[Material supplied Boundary: Start]

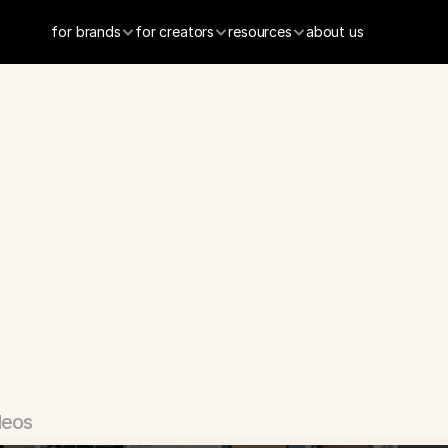
for brands
for creators
resources
about us
Job
Search
App
deos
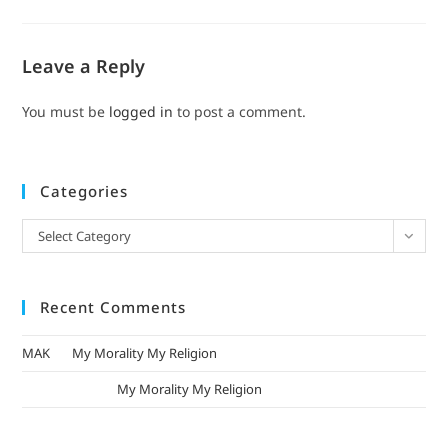
Leave a Reply
You must be
logged in
to post a comment.
Categories
Select Category
Recent Comments
MAK
on
My Morality My Religion
mizak khatri
on
My Morality My Religion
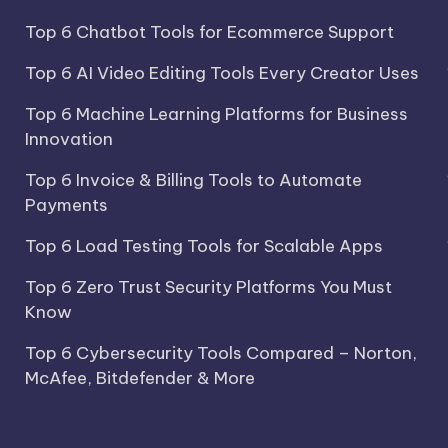
Top 6 Chatbot Tools for Ecommerce Support
Top 6 AI Video Editing Tools Every Creator Uses
Top 6 Machine Learning Platforms for Business
Innovation
Top 6 Invoice & Billing Tools to Automate
Payments
Top 6 Load Testing Tools for Scalable Apps
Top 6 Zero Trust Security Platforms You Must
Know
Top 6 Cybersecurity Tools Compared – Norton,
McAfee, Bitdefender & More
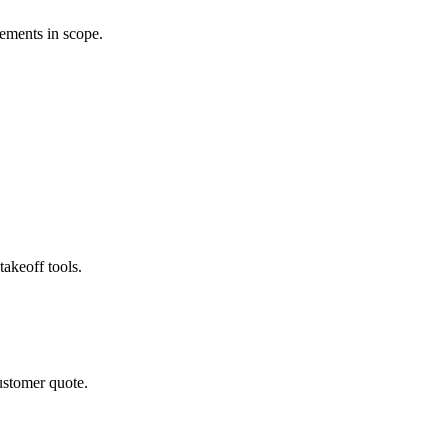
rements in scope.
akeoff tools.
ustomer quote.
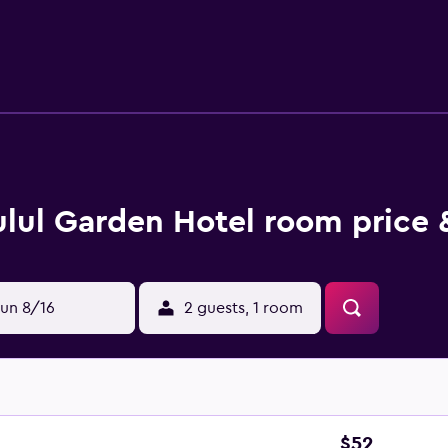
erty.
ulul Garden Hotel room price 
un 8/16
2 guests, 1 room
$52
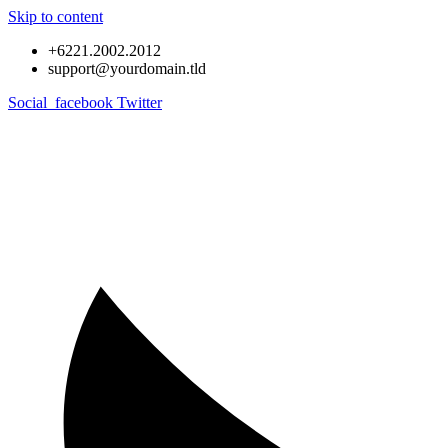
Skip to content
+6221.2002.2012
support@yourdomain.tld
Social_facebook
Twitter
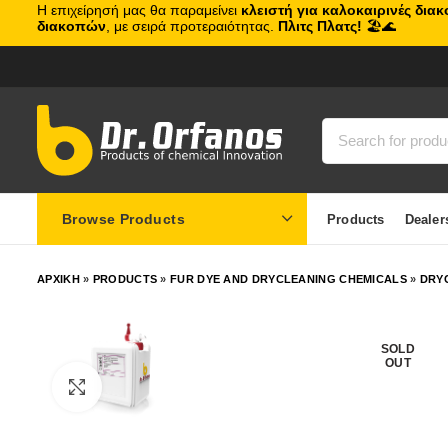
Η επιχείρησή μας θα παραμείνει
κλειστή για καλοκαιρινές δια
διακοπών
, με σειρά προτεραιότητας.
Πλιτς Πλατς!
🏖️🌊
Browse Products
Products
Dealer
ΑΡΧΙΚΗ
»
PRODUCTS
»
FUR DYE AND DRYCLEANING CHEMICALS
»
DRY
SOLD
OUT
Click to enlarge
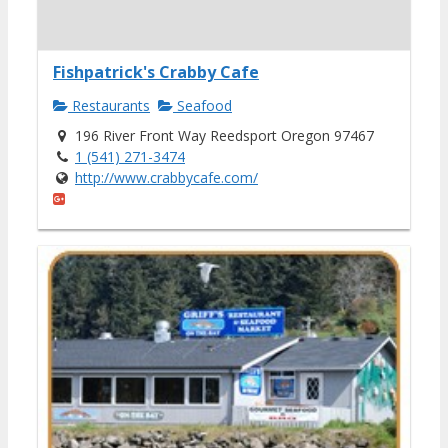
Fishpatrick's Crabby Cafe
Restaurants
Seafood
196 River Front Way Reedsport Oregon 97467
1 (541) 271-3474
http://www.crabbycafe.com/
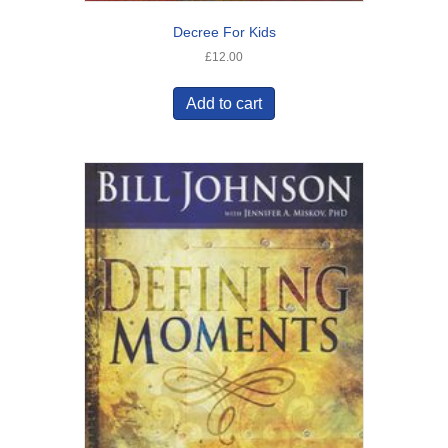
Decree For Kids
£
12.00
Add to cart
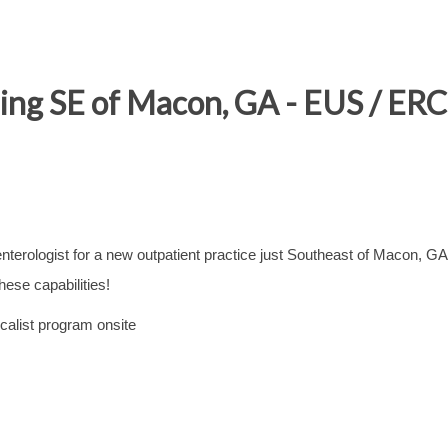
ing SE of Macon, GA - EUS / ERC
terologist for a new outpatient practice just Southeast of Macon, GA
ese capabilities!
calist program onsite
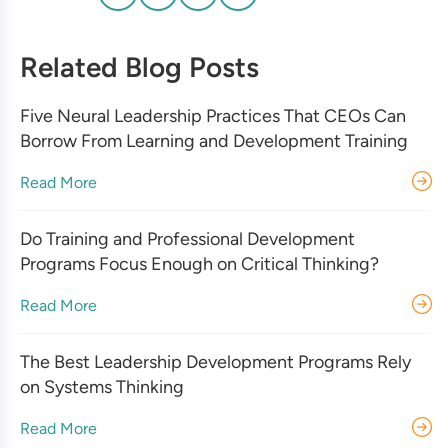
Related Blog Posts
Five Neural Leadership Practices That CEOs Can
Borrow From Learning and Development Training
Read More
Do Training and Professional Development
Programs Focus Enough on Critical Thinking?
Read More
The Best Leadership Development Programs Rely
on Systems Thinking
Read More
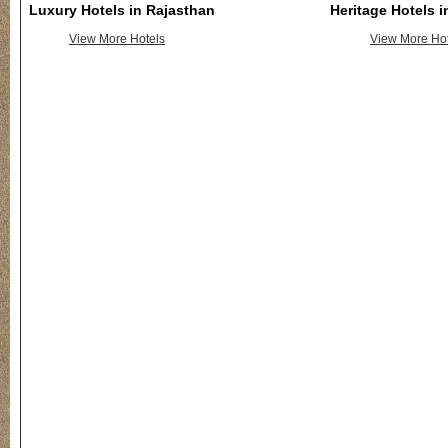
Luxury Hotels in Rajasthan
Heritage Hotels 
View More Hotels
View More Hot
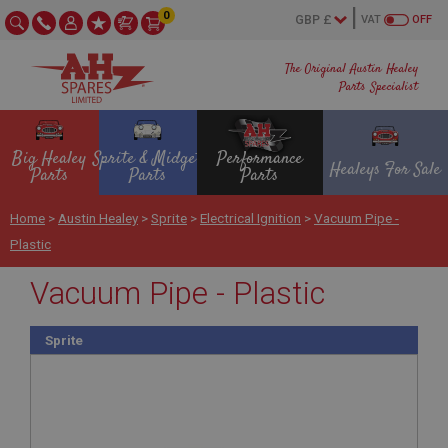
0
VAT
OFF
The Original Austin Healey
Parts Specialist
Big Healey
Sprite & Midget
Performance
Healeys For Sale
Parts
Parts
Parts
Home
>
Austin Healey
>
Sprite
>
Electrical Ignition
>
Vacuum Pipe -
Plastic
Vacuum Pipe - Plastic
Sprite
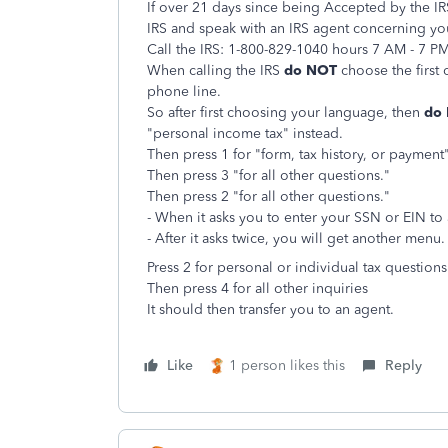
If over 21 days since being Accepted by the IRS 
IRS and speak with an IRS agent concerning you
Call the IRS: 1-800-829-1040 hours 7 AM - 7 P
When calling the IRS
do NOT
choose the first 
phone line.
So after first choosing your language, then
do
"personal income tax" instead.
Then press 1 for "form, tax history, or payment"
Then press 3 "for all other questions."
Then press 2 "for all other questions."
- When it asks you to enter your SSN or EIN to
- After it asks twice, you will get another menu.
Press 2 for personal or individual tax questions
Then
press 4 for all other inquiries
It should then transfer you to an agent.
Like
1 person likes this
Reply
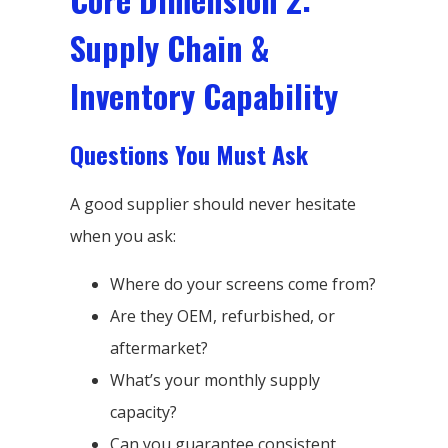
Supply Chain &
Inventory Capability
Questions You Must Ask
A good supplier should never hesitate
when you ask:
Where do your screens come from?
Are they OEM, refurbished, or
aftermarket?
What’s your monthly supply
capacity?
Can you guarantee consistent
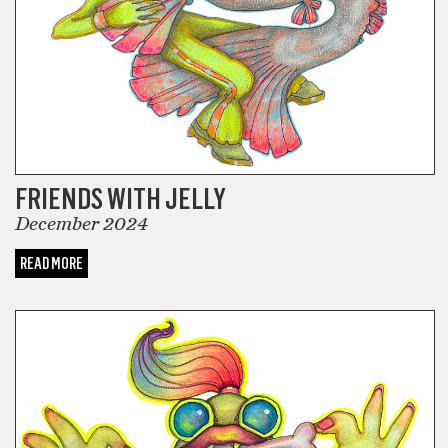
FRIENDS WITH JELLY
December 2024
READ MORE
COMICS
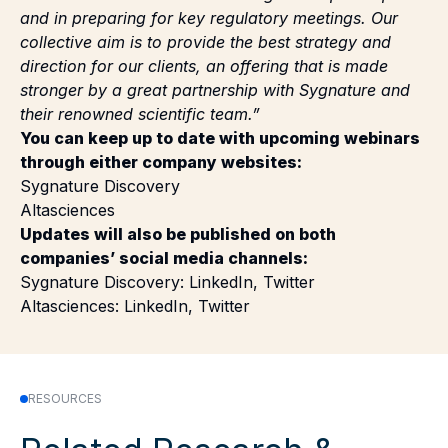
collective aim is to provide the best strategy and
direction for our clients, an offering that is made
stronger by a great partnership with Sygnature and
their renowned scientific team.”
You can keep up to date with upcoming webinars
through either company websites:
Sygnature Discovery
Altasciences
Updates will also be published on both
companies’ social media channels:
Sygnature Discovery:
LinkedIn
,
Twitter
Altasciences:
LinkedIn
,
Twitter
RESOURCES
Related Research &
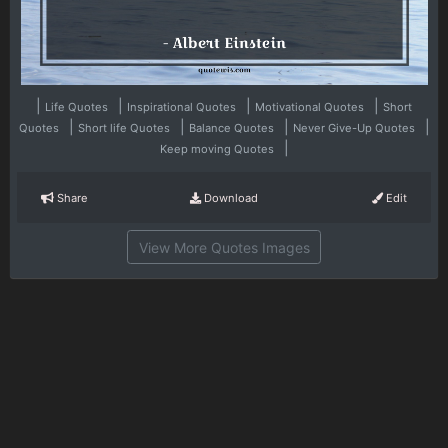
|
|
|
|
Life Quotes
Inspirational Quotes
Motivational Quotes
Short
|
|
|
|
Quotes
Short life Quotes
Balance Quotes
Never Give-Up Quotes
|
Keep moving Quotes
Share
Download
Edit
View More Quotes Images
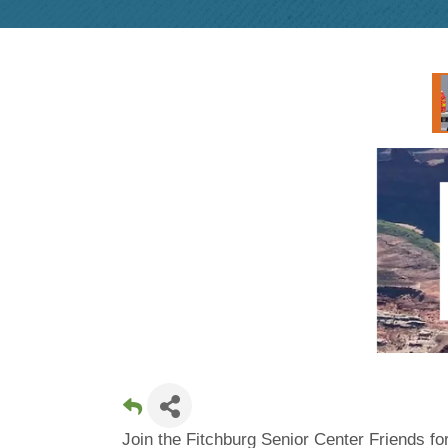
Join the Fitchburg Senior Center Friends fo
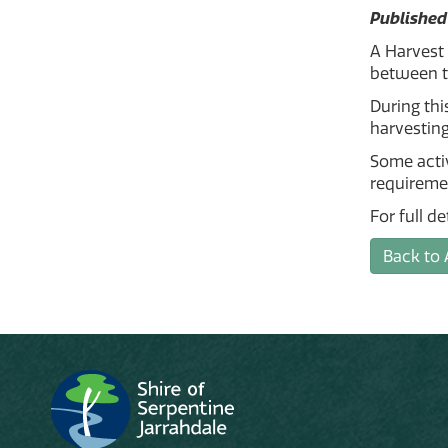
Published
A Harvest
between t
During thi
harvesting
Some activ
requireme
For full d
Back to 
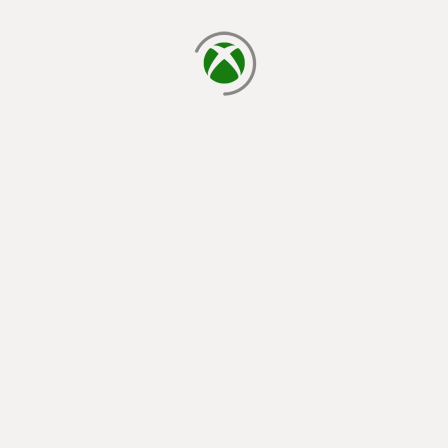
loading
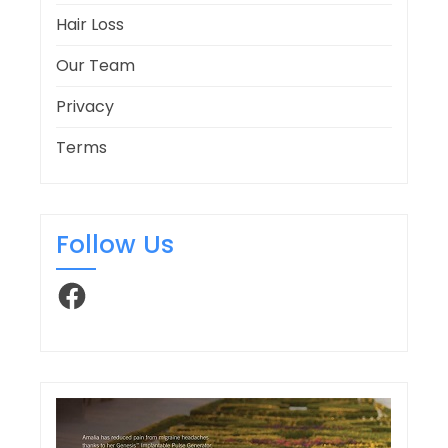
Hair Loss
Our Team
Privacy
Terms
Follow Us
Facebook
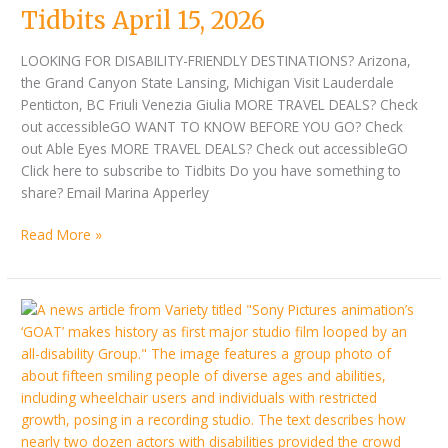
Tidbits April 15, 2026
LOOKING FOR DISABILITY-FRIENDLY DESTINATIONS? Arizona,
the Grand Canyon State Lansing, Michigan Visit Lauderdale
Penticton, BC Friuli Venezia Giulia MORE TRAVEL DEALS? Check
out accessibleGO WANT TO KNOW BEFORE YOU GO? Check
out Able Eyes MORE TRAVEL DEALS? Check out accessibleGO
Click here to subscribe to Tidbits Do you have something to
share? Email Marina Apperley
Read More »
Tidbits
April
01,
2026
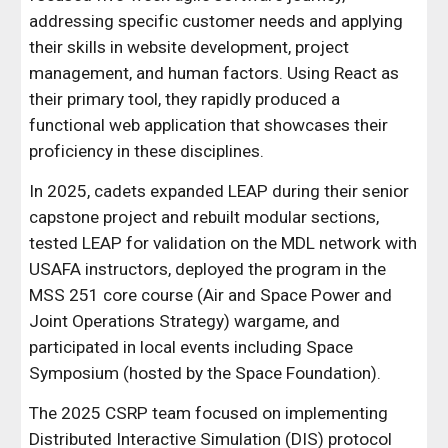
addressing specific customer needs and applying
their skills in website development, project
management, and human factors. Using React as
their primary tool, they rapidly produced a
functional web application that showcases their
proficiency in these disciplines.
In 2025, cadets expanded LEAP during their senior
capstone project and rebuilt modular sections,
tested LEAP for validation on the MDL network with
USAFA instructors, deployed the program in the
MSS 251 core course (Air and Space Power and
Joint Operations Strategy) wargame, and
participated in local events including Space
Symposium (hosted by the Space Foundation).
The 2025 CSRP team focused on implementing
Distributed Interactive Simulation (DIS) protocol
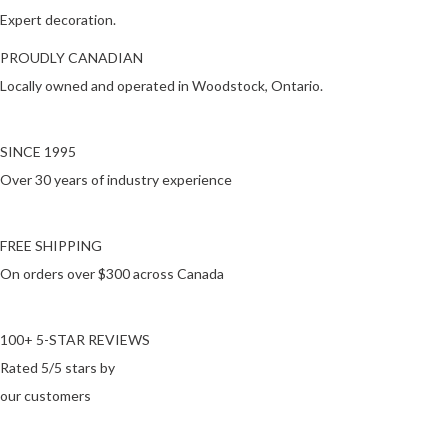
Expert decoration.
PROUDLY CANADIAN
Locally owned and operated in Woodstock, Ontario.
SINCE 1995
Over 30 years of industry experience
FREE SHIPPING
On orders over $300 across Canada
100+ 5-STAR REVIEWS
Rated 5/5 stars by
our customers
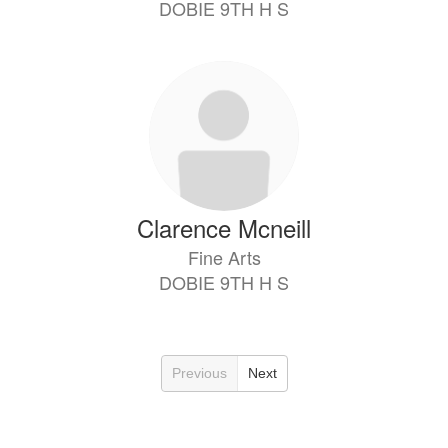
DOBIE 9TH H S
Clarence Mcneill
Fine Arts
DOBIE 9TH H S
Previous
Next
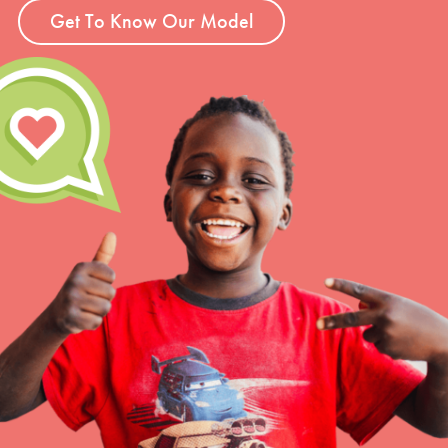
Get To Know Our Model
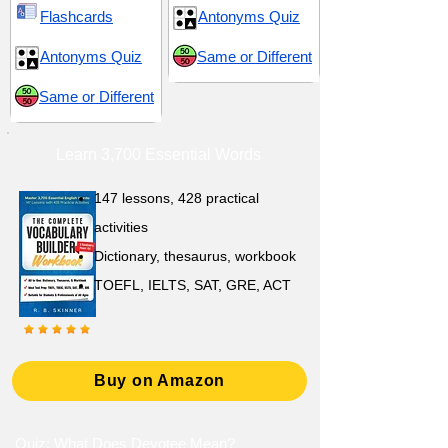
Flashcards
Antonyms Quiz
Antonyms Quiz
Same or Different
Same or Different
Learn 3,700 Essential Words
147 lessons,
428 practical
activities
D
ictionary,
thesaurus, workbook
TOEFL, IELTS, SAT, GRE, ACT
Buy on Amazon
Quiz: What Does Devotee Mean?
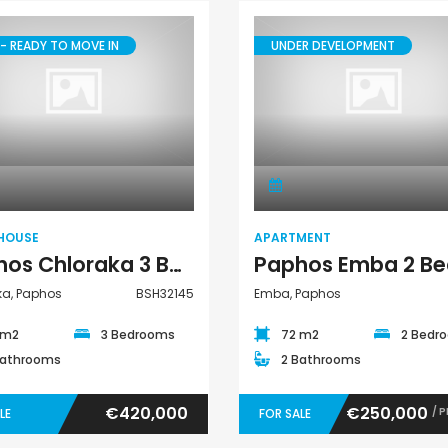
€297,000
€195,000
- READY TO MOVE IN
UNDER DEVELOPMENT
Kissonerga, Paphos
Kato Paphos Univer
Town House
Apartment
HOUSE
APARTMENT
Paphos Chloraka 3 Bedroom Town House For Sale BSH32145
ka, Paphos
BSH32145
Emba, Paphos
 m2
3 Bedrooms
72 m2
2 Bedr
Bathrooms
2 Bathrooms
€420,000
€250,000
/ 
LE
FOR SALE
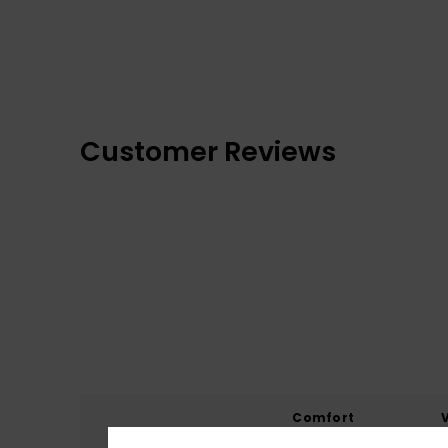
Customer Reviews
Comfort
4.7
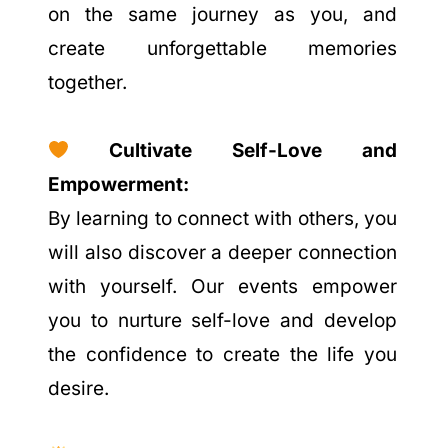
on the same journey as you, and
create unforgettable memories
together.
Cultivate Self-Love and
Empowerment:
By learning to connect with others, you
will also discover a deeper connection
with yourself. Our events empower
you to nurture self-love and develop
the confidence to create the life you
desire.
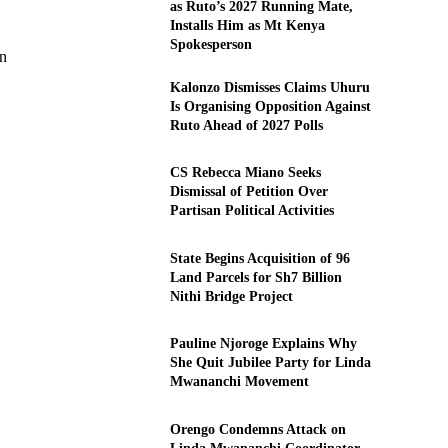
as Ruto’s 2027 Running Mate,
Installs Him as Mt Kenya
Spokesperson
on
Kalonzo Dismisses Claims Uhuru
Is Organising Opposition Against
Ruto Ahead of 2027 Polls
CS Rebecca Miano Seeks
Dismissal of Petition Over
Partisan Political Activities
State Begins Acquisition of 96
Land Parcels for Sh7 Billion
Nithi Bridge Project
Pauline Njoroge Explains Why
She Quit Jubilee Party for Linda
Mwananchi Movement
Orengo Condemns Attack on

[Material supplied Boundary: End]

If a line in the data above contains "Related", return that line.

Related Blog Posts
Related Research &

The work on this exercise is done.